The Triumph of the Homework Police

I think parents helping with, managing, or even doing their kids homework is a big untold story of how many families cope today with keeping their kids “in the game” of conventional school. So when it at times crosses the line from parents helping to parents doing, is that cheating or is it just what you have to do sometimes to help your stressed out kid survive and navigate the institution? And doesn’t what seems to be a fairly common practice (at least around the circle of parents that I know) favor the kids who have parents that are academically talented, have the time to spend their evenings assisting their kids, and are driven by one reason or another to have their kids be judged as successful (rather than necessarily be successful) at school?

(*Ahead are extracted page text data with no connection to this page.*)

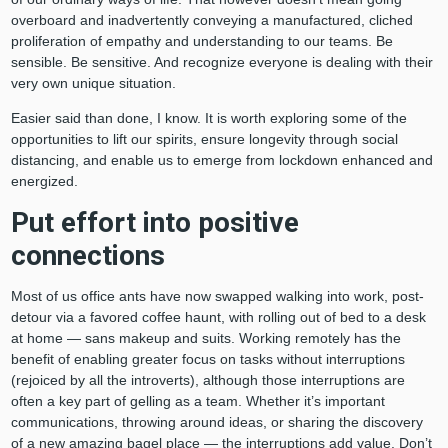
overboard and inadvertently conveying a manufactured, cliched
proliferation of empathy and understanding to our teams. Be
sensible. Be sensitive. And recognize everyone is dealing with their
very own unique situation.
Easier said than done, I know. It is worth exploring some of the
opportunities to lift our spirits, ensure longevity through social
distancing, and enable us to emerge from lockdown enhanced and
energized.
Put effort into positive
connections
Most of us office ants have now swapped walking into work, post-
detour via a favored coffee haunt, with rolling out of bed to a desk
at home — sans makeup and suits. Working remotely has the
benefit of enabling greater focus on tasks without interruptions
(rejoiced by all the introverts), although those interruptions are
often a key part of gelling as a team. Whether it’s important
communications, throwing around ideas, or sharing the discovery
of a new amazing bagel place — the interruptions add value. Don’t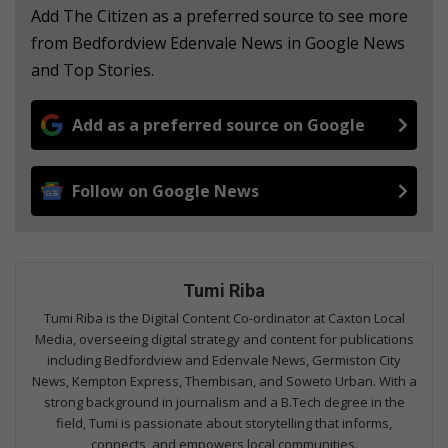
Add The Citizen as a preferred source to see more
from Bedfordview Edenvale News in Google News
and Top Stories.
Add as a preferred source on Google
Follow on Google News
Tumi Riba
Tumi Riba is the Digital Content Co-ordinator at Caxton Local
Media, overseeing digital strategy and content for publications
including Bedfordview and Edenvale News, Germiston City
News, Kempton Express, Thembisan, and Soweto Urban. With a
strong background in journalism and a B.Tech degree in the
field, Tumi is passionate about storytelling that informs,
connects, and empowers local communities.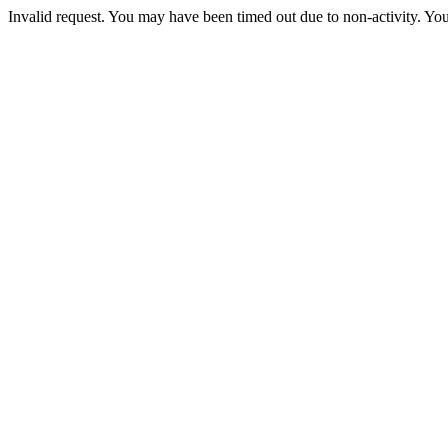
Invalid request. You may have been timed out due to non-activity. You 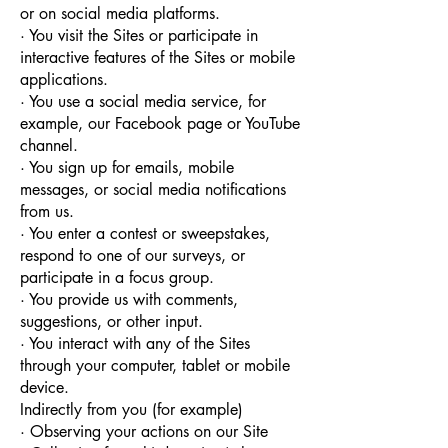
or on social media platforms.
· You visit the Sites or participate in
interactive features of the Sites or mobile
applications.
· You use a social media service, for
example, our Facebook page or YouTube
channel.
· You sign up for emails, mobile
messages, or social media notifications
from us.
· You enter a contest or sweepstakes,
respond to one of our surveys, or
participate in a focus group.
· You provide us with comments,
suggestions, or other input.
· You interact with any of the Sites
through your computer, tablet or mobile
device.
Indirectly from you (for example)
· Observing your actions on our Site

When I was in elementary school in the 1960s, we did not have a lot of homework, so I was blessed to have my afterschool time as my own, to do with as I pleased. I had time to read many wonderful books and pursue all the things of interest to me that I could not do at school. I don’t recall my parents ever being concerned about or managing my production of homework, though they would always help me if I explicitly asked them for help.

For example, when I did occasionally have a large written assignment to do, I would generally not want to do it, and would invariably put it off to the last moment. Then a day or two before the due date, I would start writing what I wanted to be a comprehensive, well-written report, but would realize that I had not left myself the time to make my wish a reality. My dad, the college English professor, would invariably see me struggling at the typewriter, and would volunteer to “help me” by writing some of the sections of my report and/or agreeing to “retype” (rewrite) my final draft. My dad assisted me in this way rather than by being the “homework police” like I and many of my parent peers would later be to our kids.

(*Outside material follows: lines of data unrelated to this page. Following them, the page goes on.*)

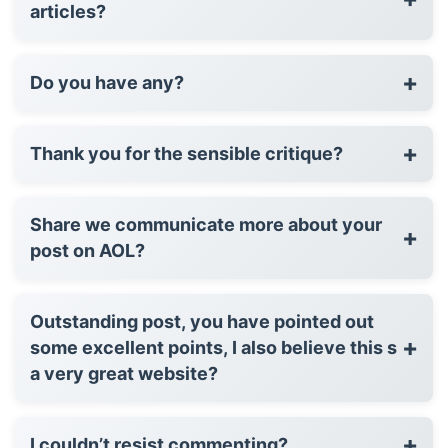
articles?
+
Do you have any?
+
Thank you for the sensible critique?
Share we communicate more about your
+
post on AOL?
Outstanding post, you have pointed out
+
some excellent points, I also believe this s
a very great website?
+
I couldn’t resist commenting?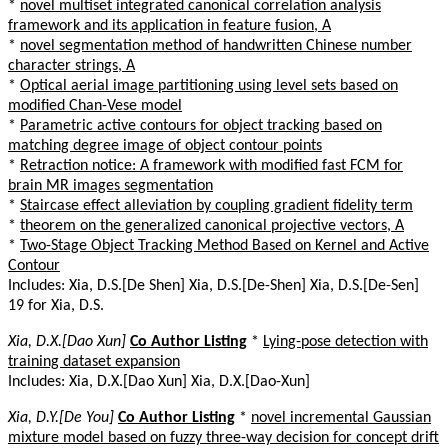
*
novel multiset integrated canonical correlation analysis
framework and its application in feature fusion, A
*
novel segmentation method of handwritten Chinese number
character strings, A
*
Optical aerial image partitioning using level sets based on
modified Chan-Vese model
*
Parametric active contours for object tracking based on
matching degree image of object contour points
*
Retraction notice: A framework with modified fast FCM for
brain MR images segmentation
*
Staircase effect alleviation by coupling gradient fidelity term
*
theorem on the generalized canonical projective vectors, A
*
Two-Stage Object Tracking Method Based on Kernel and Active
Contour
Includes: Xia, D.S.[De Shen] Xia, D.S.[De-Shen] Xia, D.S.[De-Sen]
19 for Xia, D.S.
Xia, D.X.[Dao Xun]
Co Author Listing
*
Lying-pose detection with
training dataset expansion
Includes: Xia, D.X.[Dao Xun] Xia, D.X.[Dao-Xun]
Xia, D.Y.[De You]
Co Author Listing
*
novel incremental Gaussian
mixture model based on fuzzy three-way decision for concept drift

So if I got an “A” on my paper, due to my dad’s help, and my classmate got a “C” for work done on his own, weren’t my dad and I cheating the academic ranking system implied by these letter grades? Wasn’t I falsely claiming the self-esteem that went with my teacher’s glowing appraisal of my report? You would think the teachers must have suspected, but they never commented and always gave me top grades for my dad’s work. And what does it say about our competitive academic environment that I would rather cheat than learn and my dad would be more than willing to make it happen?

Now I have been a parent myself and interacted with many of my peers playing this same role, and from my experience, I think that parents managing their kids’ homework and test preparation has become fairly commonplace among middle-class families. I have close friends who routinely do homework with their kids, to the point where it has become a multi-hour nightly project for the parent-student team, managed by the parent to ensure the quality of the product that is turned in the next day, with hopefully more of the legwork done by the actual student. But if the kids run out of steam or get bored and their minds shut down, the parents are there to make sure the work somehow gets completed and the assignment is properly turned in and that check mark in the teacher’s grading book is received. From the way these parents tell it, and the snippets I have seen when I have visited them, it is a stressful experience for both youth and adult.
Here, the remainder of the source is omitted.